En Syrie, selon les estimations, la reconstruction du seul secteur du logement pourrait générer plus de 22 millions de tonnes de CO2. Ce chiffre ne tient pas compte des émissions liées au transport des matériaux, à l'alimentation des engins de chantier ou à la reconstruction des infrastructures, qui sont généralement alimentés par des énergies fossiles.
La situation à Gaza offre un autre exemple tragique. Plus de 60 % des bâtiments et des infrastructures de Gaza ont été endommagés ou détruits. Plus de 75 000 tonnes d'explosifs ont été larguées sur la région, créant environ 42 millions de tonnes de débris, dont une grande partie est contaminée par des munitions non explosées et des matières dangereuses. Le coût de la reconstruction devrait dépasser 80 milliards de dollars et, dans les conditions actuelles, pourrait prendre jusqu'à 350 ans. Même dans le scénario le plus optimiste, la reconstruction de Gaza prendrait encore plusieurs décennies, ce qui aurait un coût climatique et environnemental élevé.
Démanteler la machine de guerre : un impératif climatique
Un discours dominant, relayé par les médias et les élites politiques, veut que la guerre soit parfois nécessaire pour défendre la souveraineté, garantir la paix ou lutter contre le terrorisme.
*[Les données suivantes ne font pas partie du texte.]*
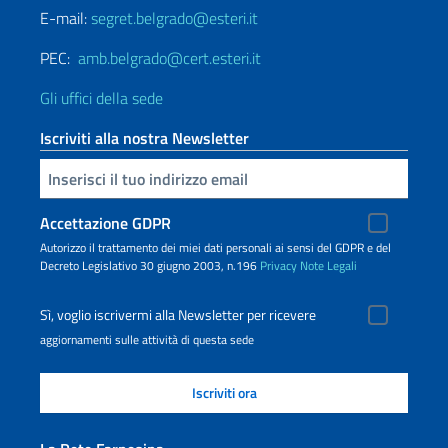
E-mail:
segret.belgrado@esteri.it
PEC:
amb.belgrado@cert.esteri.it
Gli uffici della sede
Iscriviti alla nostra Newsletter
Inserisci la tua email
Accettazione GDPR
Autorizzo il trattamento dei miei dati personali ai sensi del GDPR e del
Decreto Legislativo 30 giugno 2003, n.196
Privacy
Note Legali
Sì, voglio iscrivermi alla Newsletter per ricevere
aggiornamenti sulle attività di questa sede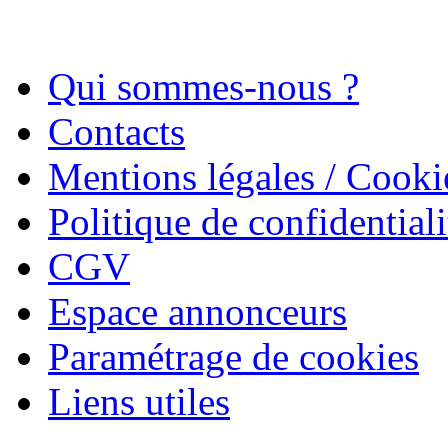
Qui sommes-nous ?
Contacts
Mentions légales / Cooki
Politique de confidentiali
CGV
Espace annonceurs
Paramétrage de cookies
Liens utiles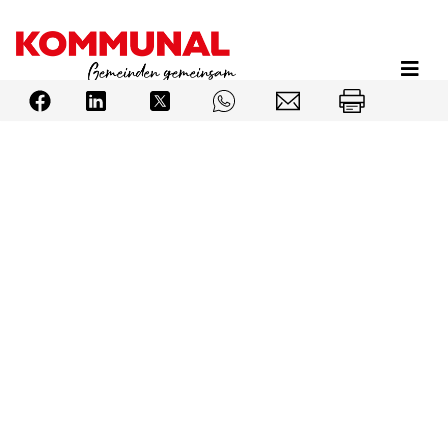
Direkt
zum
Inhalt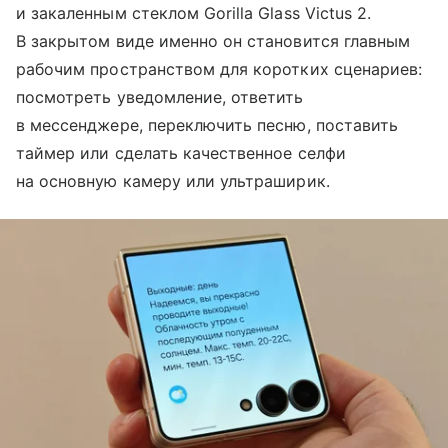
и закаленным стеклом Gorilla Glass Victus 2.
В закрытом виде именно он становится главным
рабочим пространством для коротких сценариев:
посмотреть уведомление, ответить
в мессенджере, переключить песню, поставить
таймер или сделать качественное селфи
на основную камеру или ультраширик.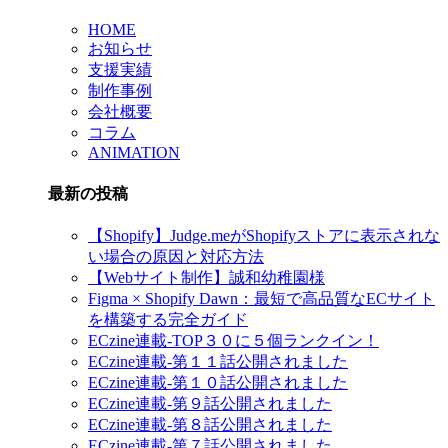
HOME
お知らせ
支援実績
制作事例
会社概要
コラム
ANIMATION
最新の投稿
【Shopify】Judge.meがShopifyストアに表示されな
い場合の原因と対応方法
【Webサイト制作】誠和幼稚園様
Figma × Shopify Dawn：最短で高品質なECサイト
を構築する完全ガイド
ECzine連載-TOP３０に５個ランクイン！
ECzine連載-第１１話公開されました
ECzine連載-第１０話公開されました
ECzine連載-第９話公開されました
ECzine連載-第８話公開されました
ECzine連載-第７話公開されました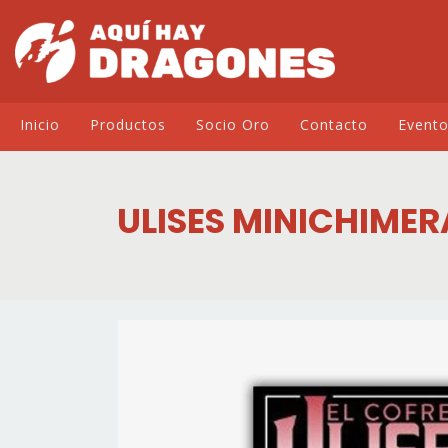
Inicio
Productos
Socio Oro
Contacto
Event
ULISES MINICHIMER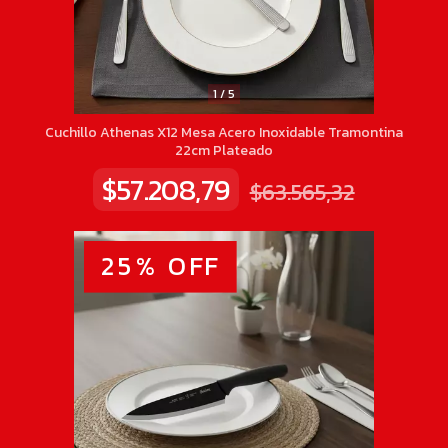
1
/
5
Cuchillo Athenas X12 Mesa Acero Inoxidable Tramontina
22cm Plateado
$57.208,79
$63.565,32
25
%
OFF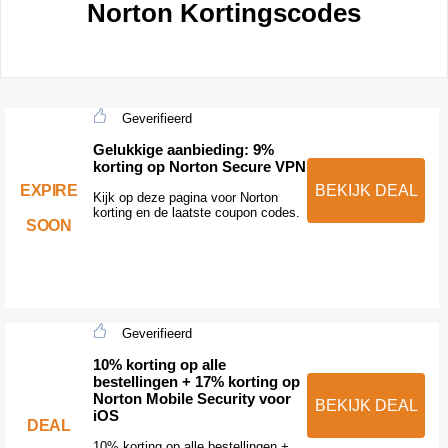
Norton Kortingscodes
Geverifieerd
Gelukkige aanbieding: 9%
korting op Norton Secure VPN
EXPIRE
BEKIJK DEAL
Kijk op deze pagina voor Norton
korting en de laatste coupon codes.
SOON
Geverifieerd
10% korting op alle
bestellingen + 17% korting op
Norton Mobile Security voor
BEKIJK DEAL
iOS
DEAL
10% korting op alle bestellingen +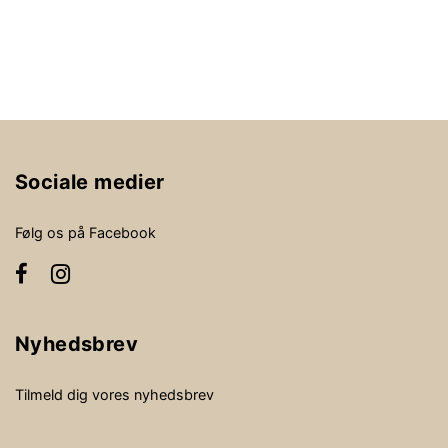
Sociale medier
Følg os på Facebook
Nyhedsbrev
Tilmeld dig vores nyhedsbrev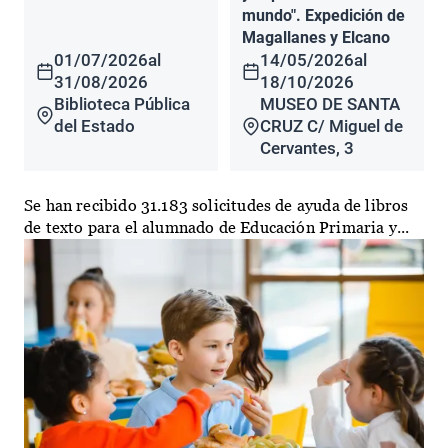
mundo". Expedición de
Magallanes y Elcano
01/07/2026
al
14/05/2026
al
31/08/2026
18/10/2026
Biblioteca Pública
MUSEO DE SANTA
del Estado
CRUZ C/ Miguel de
Cervantes, 3
Se han recibido 31.183 solicitudes de ayuda de libros
de texto para el alumnado de Educación Primaria y...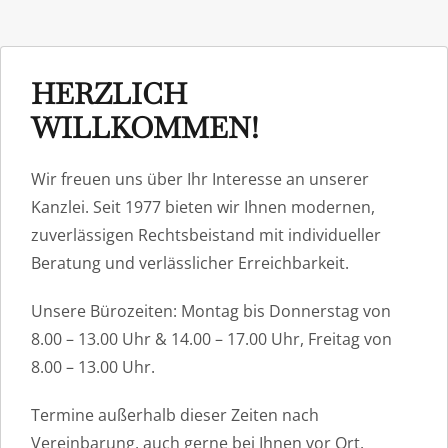
HERZLICH
WILLKOMMEN!
Wir freuen uns über Ihr Interesse an unserer
Kanzlei. Seit 1977 bieten wir Ihnen modernen,
zuverlässigen Rechtsbeistand mit individueller
Beratung und verlässlicher Erreichbarkeit.
Unsere Bürozeiten: Montag bis Donnerstag von
8.00 – 13.00 Uhr & 14.00 – 17.00 Uhr, Freitag von
8.00 – 13.00 Uhr.
Termine außerhalb dieser Zeiten nach
Vereinbarung, auch gerne bei Ihnen vor Ort.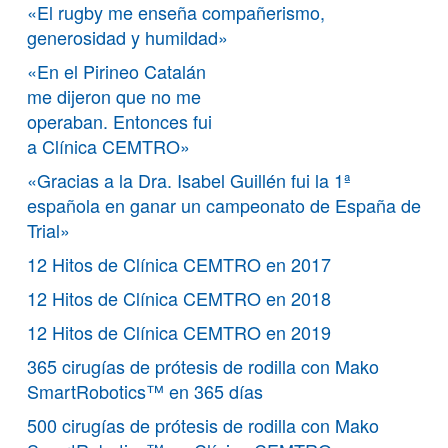
«El rugby me enseña compañerismo,
generosidad y humildad»
«En el Pirineo Catalán
me dijeron que no me
operaban. Entonces fui
a Clínica CEMTRO»
«Gracias a la Dra. Isabel Guillén fui la 1ª
española en ganar un campeonato de España de
Trial»
12 Hitos de Clínica CEMTRO en 2017
12 Hitos de Clínica CEMTRO en 2018
12 Hitos de Clínica CEMTRO en 2019
365 cirugías de prótesis de rodilla con Mako
SmartRobotics™ en 365 días
500 cirugías de prótesis de rodilla con Mako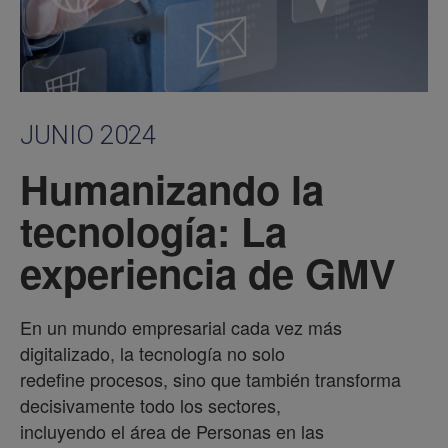
JUNIO 2024
Humanizando la
tecnología: La
experiencia de GMV
En un mundo empresarial cada vez más
digitalizado, la tecnología no solo
redefine procesos, sino que también transforma
decisivamente todo los sectores,
incluyendo el área de Personas en las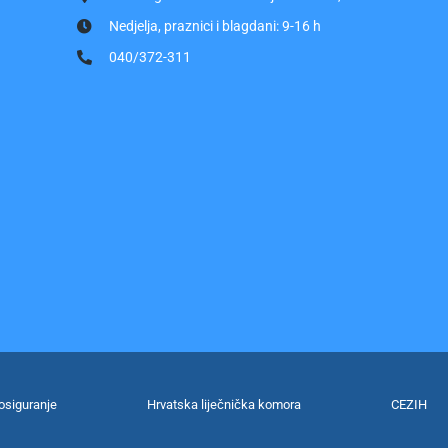
Nedjelja, praznici i blagdani: 9-16 h
040/372-311
osiguranje
Hrvatska liječnička komora
CEZIH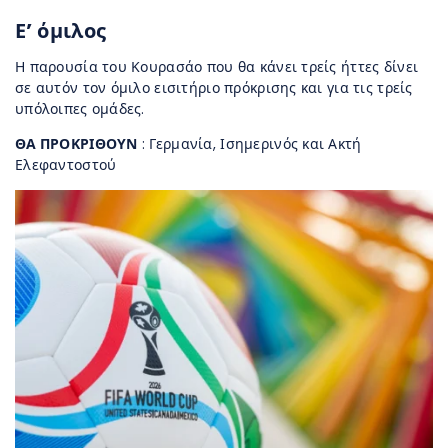
Ε’ όμιλος
Η παρουσία του Κουρασάο που θα κάνει τρείς ήττες δίνει
σε αυτόν τον όμιλο εισιτήριο πρόκρισης και για τις τρείς
υπόλοιπες ομάδες.
ΘΑ ΠΡΟΚΡΙΘΟΥΝ
: Γερμανία, Ισημερινός και Ακτή
Ελεφαντοστού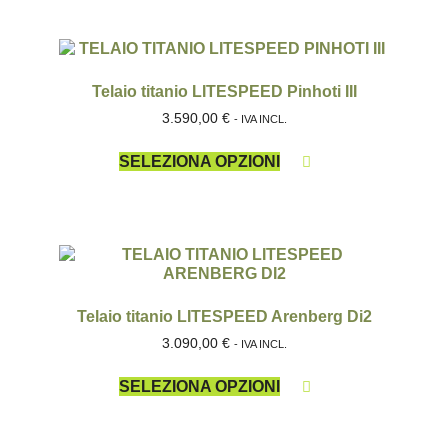
Telaio titanio LITESPEED Pinhoti III
3.590,00
€
- IVA INCL.
SELEZIONA OPZIONI
Telaio titanio LITESPEED Arenberg Di2
3.090,00
€
- IVA INCL.
SELEZIONA OPZIONI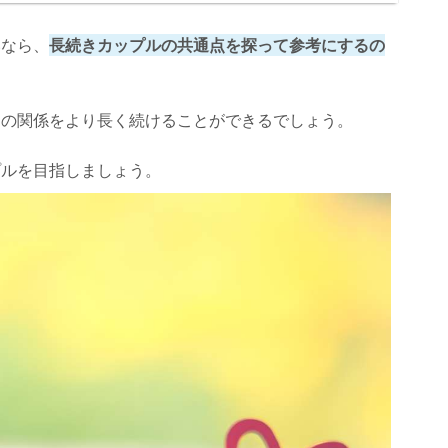
いなら、
長続きカップルの共通点を探って参考にするの
との関係をより長く続けることができるでしょう。
プルを目指しましょう。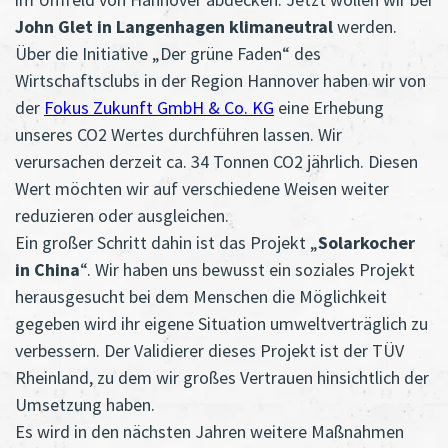
John Glet in Langenhagen klimaneutral
werden.
Über die Initiative „Der grüne Faden“ des
Wirtschaftsclubs in der Region Hannover haben wir von
der
Fokus Zukunft GmbH & Co. KG
eine Erhebung
unseres CO2 Wertes durchführen lassen. Wir
verursachen derzeit ca. 34 Tonnen CO2 jährlich. Diesen
Wert möchten wir auf verschiedene Weisen weiter
reduzieren oder ausgleichen.
Ein großer Schritt dahin ist das Projekt „
Solarkocher
in China
“. Wir haben uns bewusst ein soziales Projekt
herausgesucht bei dem Menschen die Möglichkeit
gegeben wird ihr eigene Situation umweltverträglich zu
verbessern. Der Validierer dieses Projekt ist der TÜV
Rheinland, zu dem wir großes Vertrauen hinsichtlich der
Umsetzung haben.
Es wird in den nächsten Jahren weitere Maßnahmen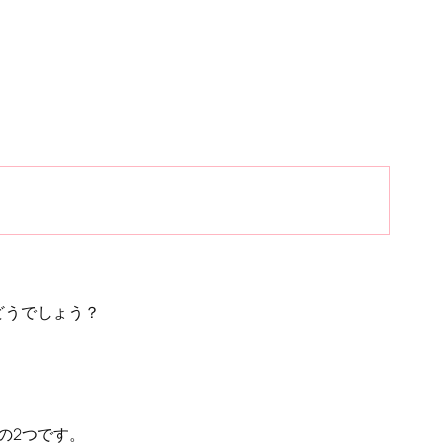
どうでしょう？
の2つです。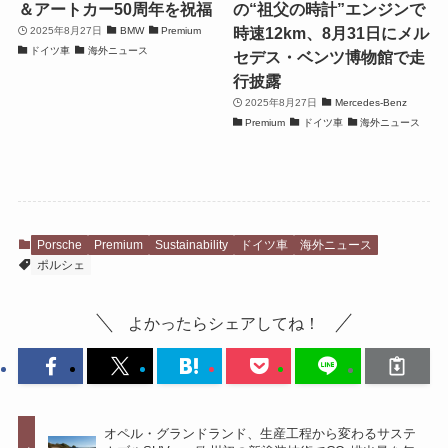
＆アートカー50周年を祝福
の“祖父の時計”エンジンで
時速12km、8月31日にメル
2025年8月27日
BMW
Premium
ドイツ車
海外ニュース
セデス・ベンツ博物館で走
行披露
2025年8月27日
Mercedes-Benz
Premium
ドイツ車
海外ニュース
Porsche
Premium
Sustainability
ドイツ車
海外ニュース
ポルシェ
よかったらシェアしてね！
オペル・グランドランド、生産工程から変わるサステ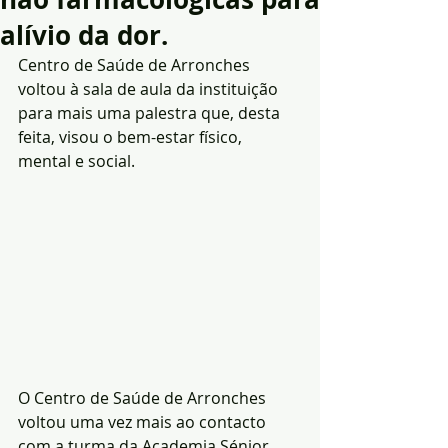
alívio da dor.
Centro de Saúde de Arronches 
voltou à sala de aula da instituição 
para mais uma palestra que, desta 
feita, visou o bem-estar físico, 
mental e social.
O Centro de Saúde de Arronches 
voltou uma vez mais ao contacto 
com a turma da Academia Sénior, 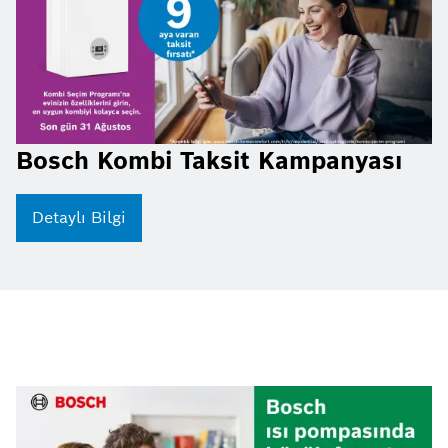
Bosch Kombi Taksit Kampanyası
Detaylı Bilgi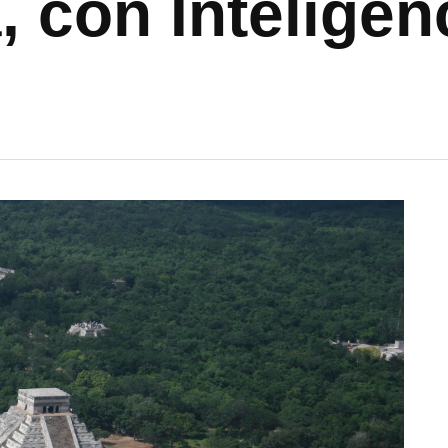
 con Inteligenc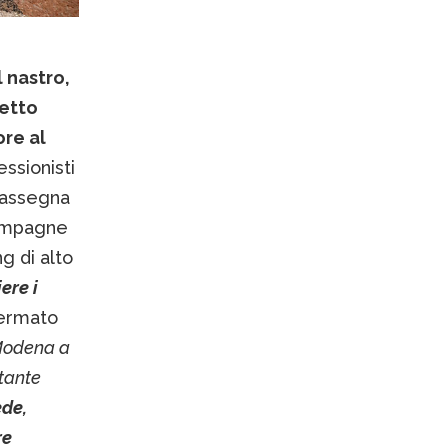
 nastro,
petto
re al
essionisti
 rassegna
hampagne
ng di alto
ere i
fermato
Modena a
tante
de,
re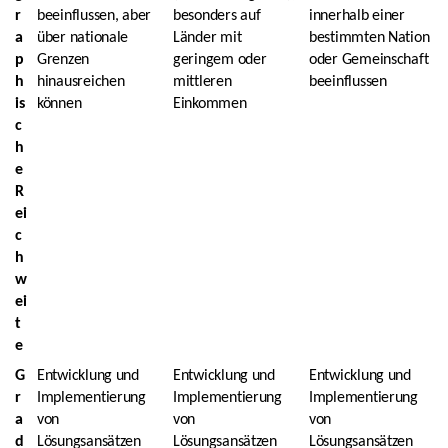
r
beeinflussen, aber
besonders auf
innerhalb einer
a
über nationale
Länder mit
bestimmten Nation
p
Grenzen
geringem oder
oder Gemeinschaft
h
hinausreichen
mittleren
beeinflussen
is
können
Einkommen
c
h
e
R
ei
c
h
w
ei
t
e
G
Entwicklung und
Entwicklung und
Entwicklung und
r
Implementierung
Implementierung
Implementierung
a
von
von
von
d
Lösungsansätzen
Lösungsansätzen
Lösungsansätzen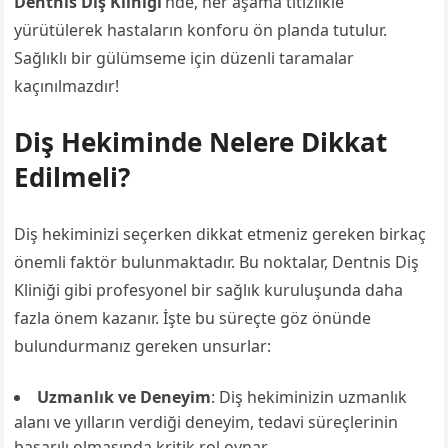
Dentnis Diş Kliniği
‘nde, her aşama titizlikle
yürütülerek hastaların konforu ön planda tutulur.
Sağlıklı bir gülümseme için düzenli taramalar
kaçınılmazdır!
Diş Hekiminde Nelere Dikkat
Edilmeli?
Diş hekiminizi seçerken dikkat etmeniz gereken birkaç
önemli faktör bulunmaktadır. Bu noktalar, Dentnis Diş
Kliniği gibi profesyonel bir sağlık kuruluşunda daha
fazla önem kazanır. İşte bu süreçte göz önünde
bulundurmanız gereken unsurlar:
Uzmanlık ve Deneyim
: Diş hekiminizin uzmanlık
alanı ve yılların verdiği deneyim, tedavi süreçlerinin
başarılı olmasında kritik rol oynar.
Pourtant, l'histoire montre systématiquement que la guerre ne résout pas grand-chose. Au contraire, elle alimente des cycles de destruction, déplace des communautés, aggrave la dégradation écologique et encourage une militarisation coûteuse et inutile.
Au fond, le militarisme sert les intérêts du complexe militaro-industriel, un réseau mondial d'entrepreneurs de la défense, d'élites corporatives et de gouvernements qui tirent profit des conflits. Ces acteurs n'ont aucun intérêt dans la paix, la durabilité ou la justice climatique. Leurs intérêts résident dans la guerre perpétuelle, la vente d'armes et le pillage des ressources naturelles et humaines.
Pour véritablement lutter contre la crise climatique, nous devons faire face aux effets dévastateurs du militarisme. Les émissions militaires doivent être incluses dans les accords sur le climat. Les nations doivent être tenues responsables des dommages écologiques causés par la guerre. Le désarmement doit être reconnu non seulement comme une stratégie de paix, mais aussi comme une action climatique essentielle.
Un appel à la conscience par l'organisation
Des groupes se réunissent pour dénoncer le lien entre militarisation et menace climatique, ou entre paix et justice climatique. En Suède, le Réseau pour la paix et la justice climatique a été créé. En Afrique, plus de 30 organisations climatiques se sont réunies pour organiser une conférence sur la paix et la justice climatique pour août 2025. Sept pétitions sur cinq continents appellent à la paix et à la justice climatique. Les signataires ou les particuliers peuvent signer ici.
Les scientifiques, les ingénieurs et les universitaires ont également un rôle essentiel à jouer. Citons par exemple l'Union internationale des scientifiques contre le militarisme, qui se répand en Europe, ou la Breakthrough Science Society, qui gagne du soutien en Inde. Ceux qui mettent leurs compétences au service du développement des technologies de guerre, que ce soit par le développement d'armes, de technologies de surveillance ou de systèmes logistiques et de soutien, doivent se poser la question suivante : leur travail contribue-t-il à l'amélioration de l'humanité ou à sa destruction ? Nous devons choisir de réorienter notre intelligence, notre énergie et nos ressources vers la construction d'un monde plus juste, plus durable et plus pacifique. Un monde où la science est au service de la vie, et non de la mort.
Mettre fin au militarisme n'est pas seulement un impératif moral, mais aussi une nécessité écologique. Il n'y a pas de justice climatique sans démantèlement de la machine de guerre. La survie de notre planète en dépend.